Dari sisi database, Redis termasuk golongan NoSQL: data disimpan sebagai pasangan key dan value, bukan dalam tabel ber-relasi. Ini membuatnya sangat fleksibel, tetapi juga bukan pengganti database utama.

AspekDatabase Relasional (mis. PostgreSQL)Redis
Lokasi dataDisk (persisten)RAM (in-memory, opsional persist ke disk)
Model dataTabel, baris, kolom, relasi (SQL)Key-value, beberapa tipe data
Kecepatan bacaRelatif lambat (millisecond)Sangat cepat (sub-millisecond)
Konsistensi & query kompleksKuat (JOIN, transaction, constraint)Terbatas, tidak ada JOIN
PersistensiBawaan, dijaminPerlu konfigurasi (RDB/AOF), bisa hilang
Use caseSumber kebenaran utama dataCache, session, antrian, counter

Kata kuncinya: Redis adalah "database sementara" untuk data akses panas (hot data) — data yang sering dibaca dan tidak perlu disimpan permanen. Data yang harus benar-benar aman tetaplah berada di database utama; Redis hanya membantu agar aksesnya cepat.

Tipe Data Redis

Berbeda dari database key-value sederhana yang hanya menyimpan string, Redis punya beberapa tipe data built-in.
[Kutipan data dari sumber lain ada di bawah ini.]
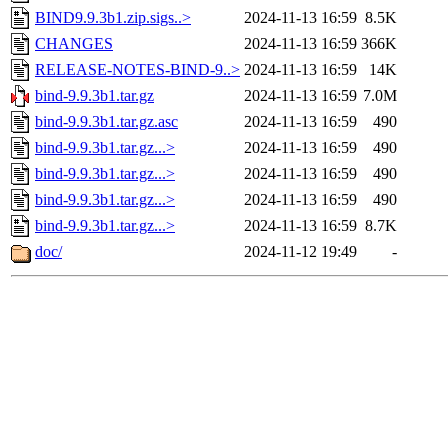
BIND9.9.3b1.zip.sigs..>
2024-11-13 16:59
8.5K
CHANGES
2024-11-13 16:59
366K
RELEASE-NOTES-BIND-9..>
2024-11-13 16:59
14K
bind-9.9.3b1.tar.gz
2024-11-13 16:59
7.0M
bind-9.9.3b1.tar.gz.asc
2024-11-13 16:59
490
bind-9.9.3b1.tar.gz...>
2024-11-13 16:59
490
bind-9.9.3b1.tar.gz...>
2024-11-13 16:59
490
bind-9.9.3b1.tar.gz...>
2024-11-13 16:59
490
bind-9.9.3b1.tar.gz...>
2024-11-13 16:59
8.7K
doc/
2024-11-12 19:49
-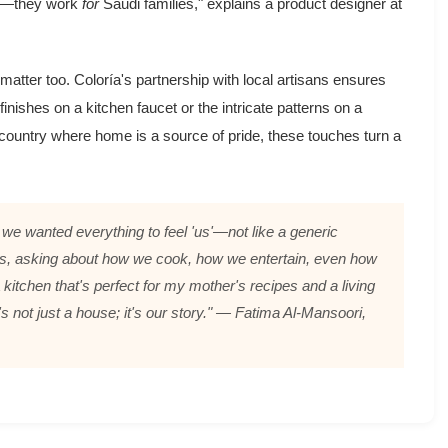
ork—they work
for
Saudi families," explains a product designer at
s matter too. Coloría's partnership with local artisans ensures
inishes on a kitchen faucet or the intricate patterns on a
 country where home is a source of pride, these touches turn a
we wanted everything to feel 'us'—not like a generic
urs, asking about how we cook, how we entertain, even how
 kitchen that's perfect for my mother's recipes and a living
s not just a house; it's
our
story." — Fatima Al-Mansoori,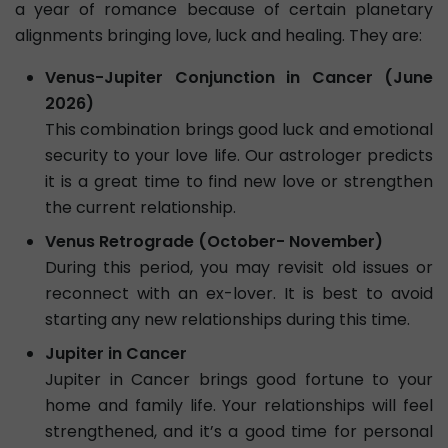
a year of romance because of certain planetary
alignments bringing love, luck and healing. They are:
Venus-Jupiter Conjunction in Cancer (June
2026)
This combination brings good luck and emotional
security to your love life. Our astrologer predicts
it is a great time to find new love or strengthen
the current relationship.
Venus Retrograde (October- November)
During this period, you may revisit old issues or
reconnect with an ex-lover. It is best to avoid
starting any new relationships during this time.
Jupiter in Cancer
Jupiter in Cancer brings good fortune to your
home and family life. Your relationships will feel
strengthened, and it’s a good time for personal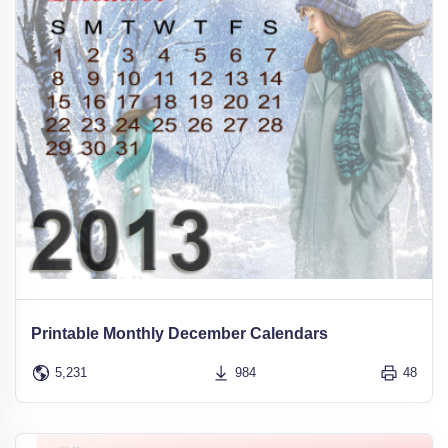
Printable Monthly December Calendars
5,231
984
48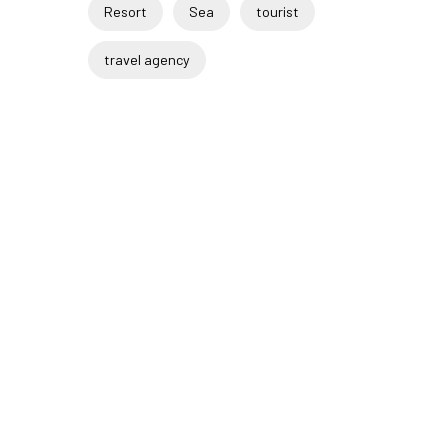
Resort
Sea
tourist
travel agency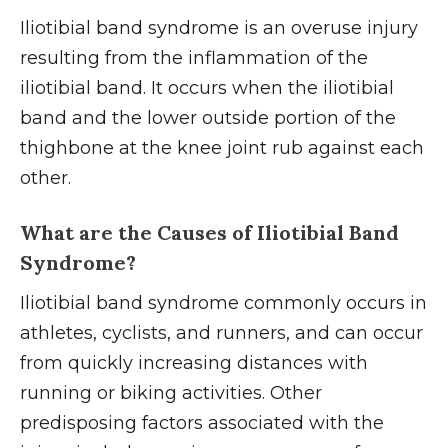
Iliotibial band syndrome is an overuse injury
resulting from the inflammation of the
iliotibial band. It occurs when the iliotibial
band and the lower outside portion of the
thighbone at the knee joint rub against each
other.
What are the Causes of Iliotibial Band
Syndrome?
Iliotibial band syndrome commonly occurs in
athletes, cyclists, and runners, and can occur
from quickly increasing distances with
running or biking activities. Other
predisposing factors associated with the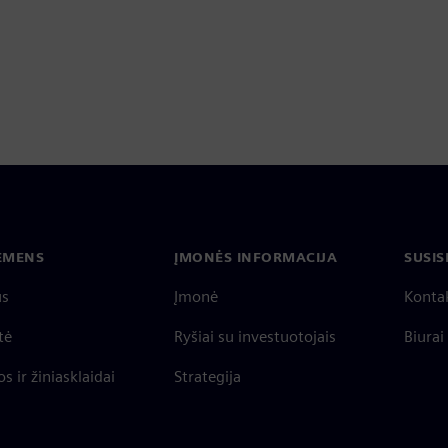
IEMENS
ĮMONĖS INFORMACIJA
SUSIS
us
Įmonė
Konta
tė
Ryšiai su investuotojais
Biurai
s ir žiniasklaidai
Strategija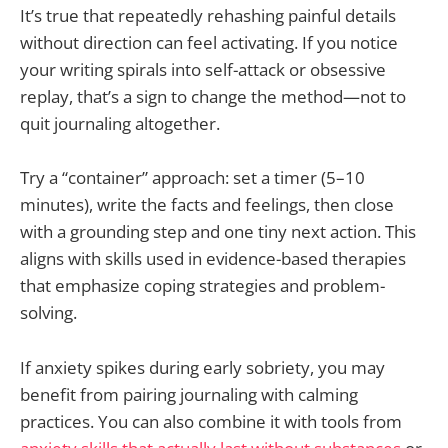
It’s true that repeatedly rehashing painful details
without direction can feel activating. If you notice
your writing spirals into self-attack or obsessive
replay, that’s a sign to change the method—not to
quit journaling altogether.
Try a “container” approach: set a timer (5–10
minutes), write the facts and feelings, then close
with a grounding step and one tiny next action. This
aligns with skills used in evidence-based therapies
that emphasize coping strategies and problem-
solving.
If anxiety spikes during early sobriety, you may
benefit from pairing journaling with calming
practices. You can also combine it with tools from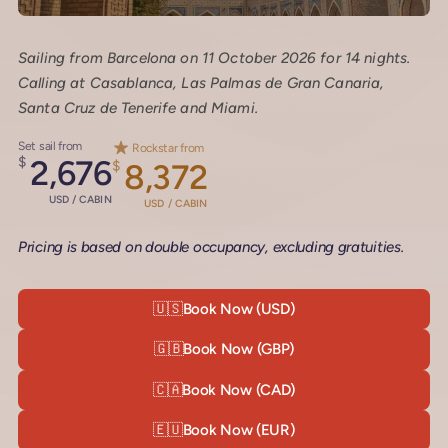
Sailing from Barcelona on 11 October 2026 for 14 nights.
Calling at Casablanca, Las Palmas de Gran Canaria,
Santa Cruz de Tenerife and Miami.
Set sail from
Rockstar from
$
2,676
$
8,372
USD / CABIN
USD / CABIN
Pricing is based on double occupancy, excluding gratuities.
🇺🇸
Book Now (USD)
🇬🇧
Book Now (GBP)
🇨🇦
Book Now (CAD)
🇪🇺
Book Now (EUR)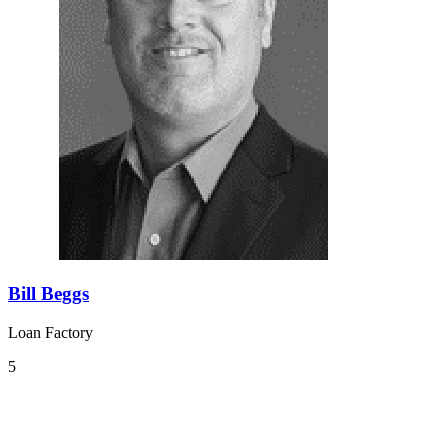
Bill Beggs
Loan Factory
5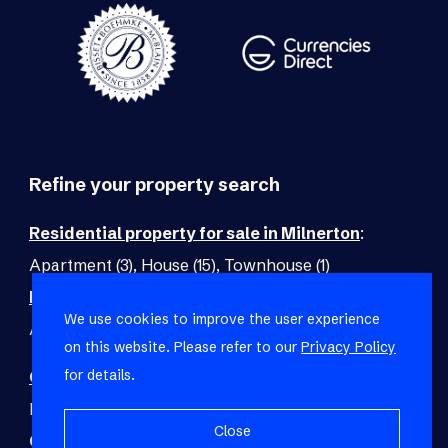
Refine your property search
Residential property for sale in Milnerton
:
Apartment (3)
,
House (15)
,
Townhouse (1)
Residential property to rent in Milnerton
:
We use cookies to improve the user experience
Apartment (2)
,
Cottage (1)
,
House (2)
,
Townhouse (2)
on this website. Please refer to our
Privacy Policy
for details.
Commercial property for sale in Milnerton
:
Mixed Use (1)
,
Office (1)
Close
Commercial property to rent in Milnerton
: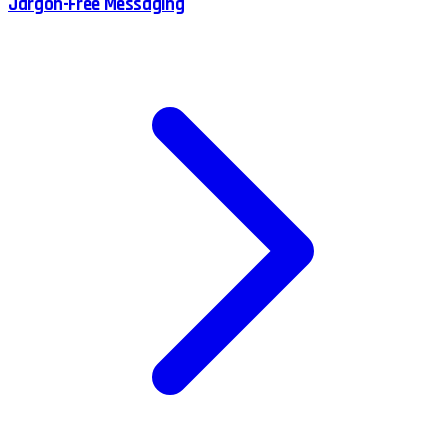
Jargon-Free Messaging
Memilih tipe yang tepat membuat kode lebih ringkas dan efisien.

TipeBentukContoh Kasus
STRINGTeks/angka sederhanaCounter, session token, JSON kecil
LISTKumpulan berurutanAntrian (queue), log terbaru
SETKumpulan unik tanpa urutanDaftar tag, cek keanggotaan
HASHMap field → valueProfil session pengguna
ZSET (Sorted Set)Kumpulan unik + skorLeaderboard, data berdasarkan peringkat
BitmapsManipulasi bitPelacakan kehadiran harian

Contoh pemakaiannya:

  • Hitung kunjungan — gunakan INCR, perintah atomik yang menambah nilai secara aman meski banyak request datang bersamaan:
    INCR page:home:views:2026-08-05
    
  • Antrian sederhana — gunakan LPUSH untuk memasukkan dan BRPOP untuk mengambil dari belakang LIST:
    LPUSH email:queue user@mail.com
    BRPOP email:queue 0
    
  • Set tag artikel — gunakan SADD untuk menambah dan SISMEMBER untuk memeriksa keanggotaan SET:
    SADD article:42:tags redis cache
    SISMEMBER article:42:tags cache
    
  • Session pengguna — simpan beberapa field sekaligus dalam satu HASH:
    HSET session:abc123 user_id 7 role ADMIN
    HGET session:abc123 role
    

TTL: Data yang Punya Masa Kadaluarsa

Salah satu fitur yang membuat Redis cocok sebagai cache adalah TTL (Time-To-Live): data diberi masa hidup, dan Redis akan otomatis menghapusnya saat masa itu habis.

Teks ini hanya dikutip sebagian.